Around the World5 of 14
While most countries typically celebrate Mother's Day in May, in many places the holiday takes place in March or December instead. Most festivities today involve honoring one's mother and the other moms in one's life, however in some countries, like France and Germany, Mother's Day began as a way to combat low birth rates and celebrated motherhood in order to encourage more women to bear children.
Wayward Wives6 of 14
A disappointing Mother's Day may lead moms to stray. For the past four years, infidelity-based matchmaking site AshleyMadison.com has reported that more married women sign up for its services on the day after Mother's Day than any other day of the year. Last year, there was a 439 percent increase of sign-ups over a typical Monday with 15,422 women joining the site, according to the site's founder Noel Biderman.

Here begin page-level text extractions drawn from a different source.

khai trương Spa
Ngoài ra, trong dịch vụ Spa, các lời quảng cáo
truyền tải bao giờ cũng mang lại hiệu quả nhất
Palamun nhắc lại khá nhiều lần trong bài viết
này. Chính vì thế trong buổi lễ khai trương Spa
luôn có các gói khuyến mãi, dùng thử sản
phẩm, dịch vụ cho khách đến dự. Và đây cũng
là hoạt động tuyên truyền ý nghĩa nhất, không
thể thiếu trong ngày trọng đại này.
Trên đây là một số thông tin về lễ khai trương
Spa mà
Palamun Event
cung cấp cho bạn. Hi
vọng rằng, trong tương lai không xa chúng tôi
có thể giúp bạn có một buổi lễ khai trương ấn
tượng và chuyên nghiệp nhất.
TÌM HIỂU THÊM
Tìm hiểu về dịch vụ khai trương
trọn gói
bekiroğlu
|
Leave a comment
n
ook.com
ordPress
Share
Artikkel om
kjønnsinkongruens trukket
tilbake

Moms by the Numbers7 of 14
According to population data, 4.1 million women gave birth in the last year and 20 percent of women ages 15 to 44 have two children. The average age to become a mom is now 25 years old—a little more than three years older than the median age for motherhood in 1970.

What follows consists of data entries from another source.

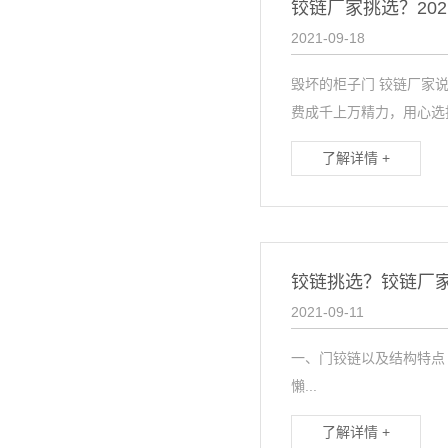
铰链厂家挑选？20
2021-09-18
毁坏的柜子门 铰链厂家
费成千上万精力，用心选择
了解详情 +
铰链挑选？铰链厂家
2021-09-11
一、门铰链以及结构特点 
懶...
了解详情 +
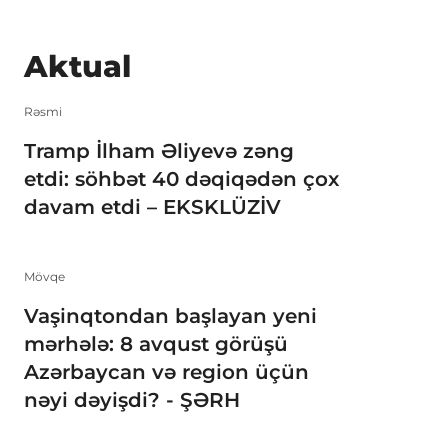
Aktual
Rəsmi
Tramp İlham Əliyevə zəng
etdi: söhbət 40 dəqiqədən çox
davam etdi – EKSKLÜZİV
Mövqe
Vaşinqtondan başlayan yeni
mərhələ: 8 avqust görüşü
Azərbaycan və region üçün
nəyi dəyişdi? - ŞƏRH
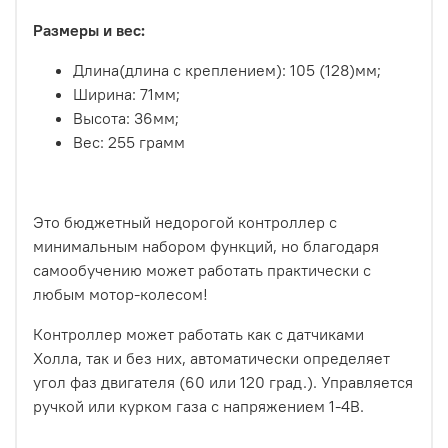
Размеры и вес:
Длина(длина с креплением): 105 (128)мм;
Ширина: 71мм;
Высота: 36мм;
Вес: 255 грамм
Это бюджетный недорогой контроллер с
минимальным набором функций, но благодаря
самообучению может работать практически с
любым мотор-колесом!
Контроллер может работать как с датчиками
Холла, так и без них, автоматически определяет
угол фаз двигателя (60 или 120 град.). Управляется
ручкой или курком газа с напряжением 1-4В.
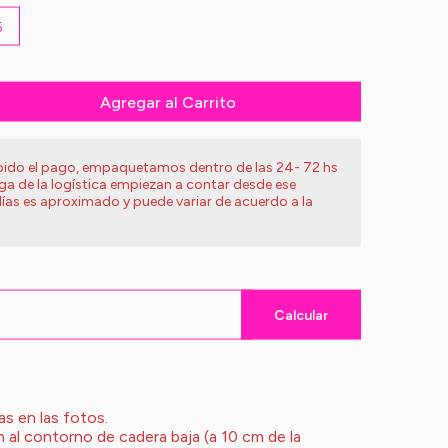
5
Agregar al Carrito
ibido el pago, empaquetamos dentro de las 24- 72 hs
ega de la logística empiezan a contar desde ese
ías es aproximado y puede variar de acuerdo a la
Calcular
as en las fotos.
al contorno de cadera baja (a 10 cm de la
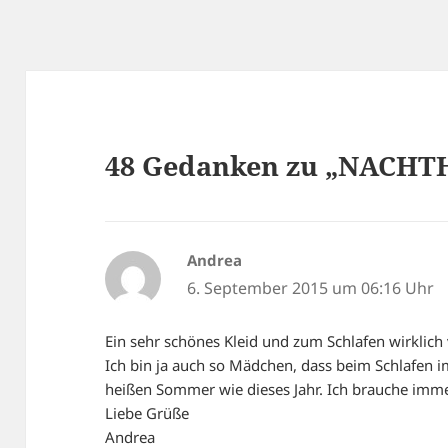
48 Gedanken zu „NACH
Andrea
sagt:
6. September 2015 um 06:16 Uhr
Ein sehr schönes Kleid und zum Schlafen wirklich v
Ich bin ja auch so Mädchen, dass beim Schlafen i
heißen Sommer wie dieses Jahr. Ich brauche immer
Liebe Grüße
Andrea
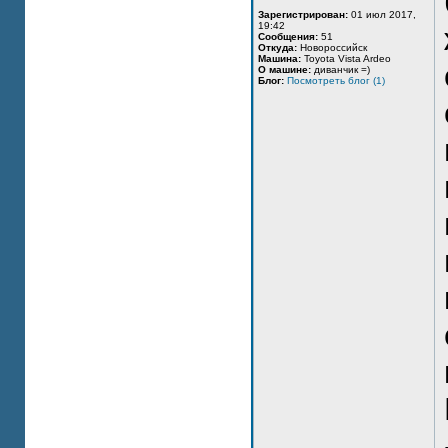
Зарегистрирован:
01 июл 2017,
19:42
Сообщения:
51
Откуда:
Новороссийск
Машина:
Toyota Vista Ardeo
О машине:
диванчик =)
Блог:
Посмотреть блог (1)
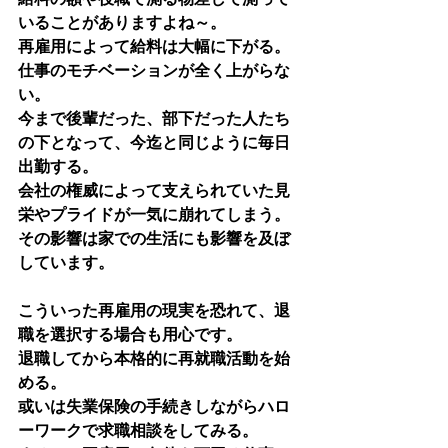
いることがありますよね～。
再雇用によって給料は大幅に下がる。
仕事のモチベーションが全く上がらな
い。
今まで後輩だった、部下だった人たち
の下となって、今迄と同じように毎日
出勤する。
会社の権威によって支えられていた見
栄やプライドが一気に崩れてしまう。
その影響は家での生活にも影響を及ぼ
しています。
こういった再雇用の現実を恐れて、退
職を選択する場合も用心です。
退職してから本格的に再就職活動を始
める。
或いは失業保険の手続きしながらハロ
ーワークで求職相談をしてみる。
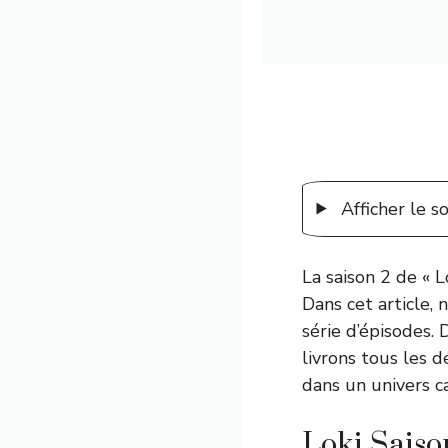
Afficher le 
La saison 2 de « 
Dans cet article,
série d’épisodes. 
livrons tous les d
dans un univers ca
Loki Saiso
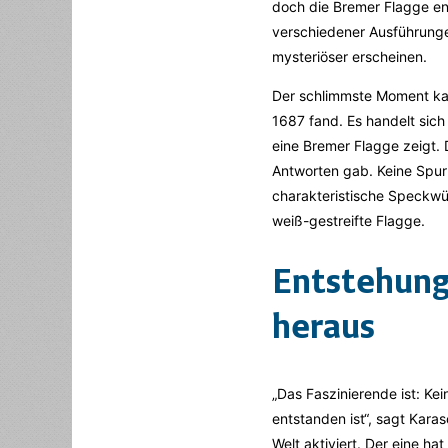
doch die Bremer Flagge en
verschiedener Ausführunge
mysteriöser erscheinen.
Der schlimmste Moment kam
1687 fand. Es handelt sic
eine Bremer Flagge zeigt. 
Antworten gab. Keine Spur j
charakteristische Speckwür
weiß-gestreifte Flagge.
Entstehung 
heraus
„Das Faszinierende ist: K
entstanden ist“, sagt Kar
Welt aktiviert. Der eine h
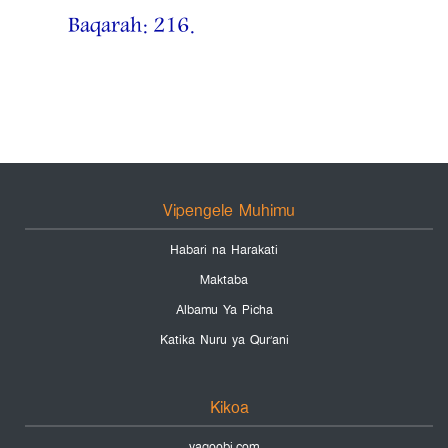
Baqarah: 216.
Vipengele Muhimu
Habari na Harakati
Maktaba
Albamu Ya Picha
Katika Nuru ya Qur’ani
Kikoa
yaqoobi.com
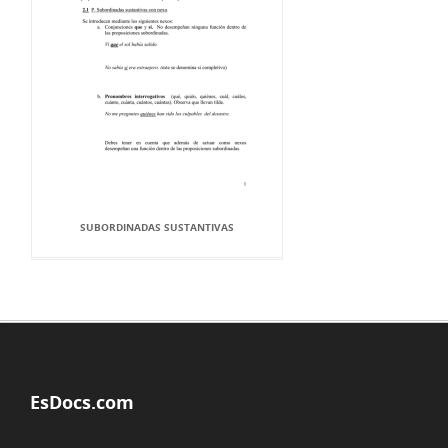
SUBORDINADAS SUSTANTIVAS
EsDocs.com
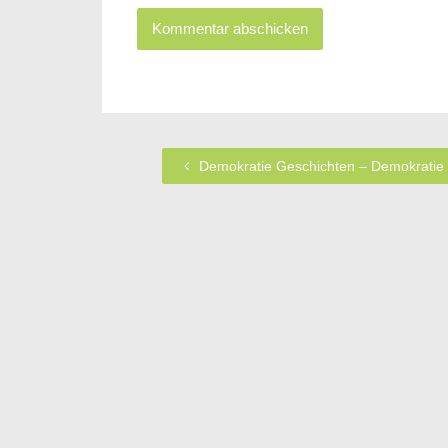
Demokratie Geschichten – Demokratie 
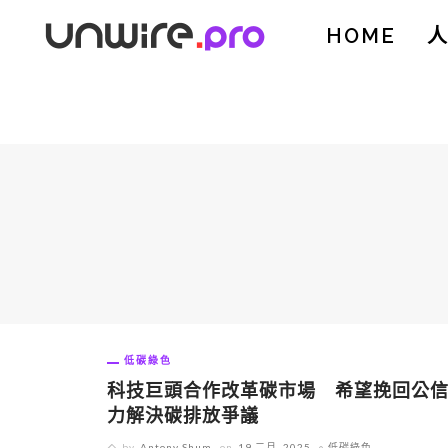
HOME
低碳綠色
科技巨頭合作改革碳市場 希望挽回公
力解決碳排放爭議
by
Antony Shum
on
19 二月, 2025
低碳綠色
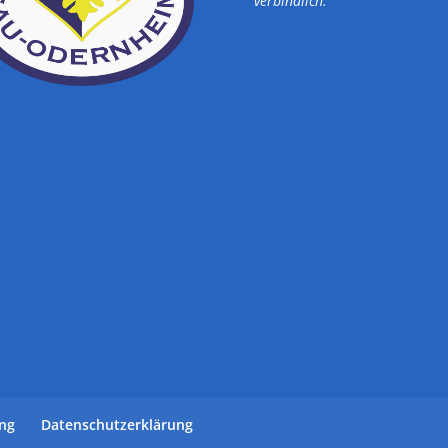
verbindlich.
ung
Datenschutzerklärung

Record-Breaking Mama8 of 14
According to Guinness World Records, Mrs. Feodor Vassilyev, a Russian peasant, set the record for the most births by a single woman in history. Between 1725 and 1765, she had 69 children and 27 pregnancies, none of which were single births but rather sets of twins, triplets and quadruplets.
Baby Month9 of 14
September is the most popular month to become a mom, with the top ten most common birthdays all falling within that month (September 16 is the most common). Why September? Scientists who gathered the data think it's no coincidence that this month falls nine months after Christmas and New Year's celebrations.
Big Spender10 of 14
According to data on Mother's Day gifting, an average of $18.6 billion is spent on moms for the holiday—with the average person spending just over $150. As for the most popular gifts, 83 percent of people plan to buy mom a card and 64 percent will get her flowers.
Flower Power11 of 14
Mother's Day flowers account for one-fourth of total floral purchases made for the holidays each year, according to the Society of American Florists. Of all the people planning to buy flowers or plants on Mother's Day, 70 percent will give them to their own mothers, while 23 percent buy plants or arrangements for their wives and 24 percent for their mothers-in-law.
Petal Pusher12 of 14
The quintessential Mother's Day flower is the carnation, Anna Jarvis' mother's favorite flower, which was used to decorate the first modern celebration of the holiday. Traditionally, mothers who are living are honored with colored blooms, while those who are deceased are commemorated with white ones.
In the Cards13 of 14
According to data from Hallmark, Mother’s Day is the second most popular holiday for gift giving and remains the third-largest card-sending holiday in the United States. To make sure you find the perfect message for Mom, the card company offers 1,350 options of Mother's Day cards from which to choose.
What Mom Wants14 of 14
While cards and flowers are appreciated, most moms want gifts that don't cost a thing. A recent poll by NPD Group for Child's Play Communications shows that mothers would really like a handmade gift from their little ones or time for themselves on Mother's Day.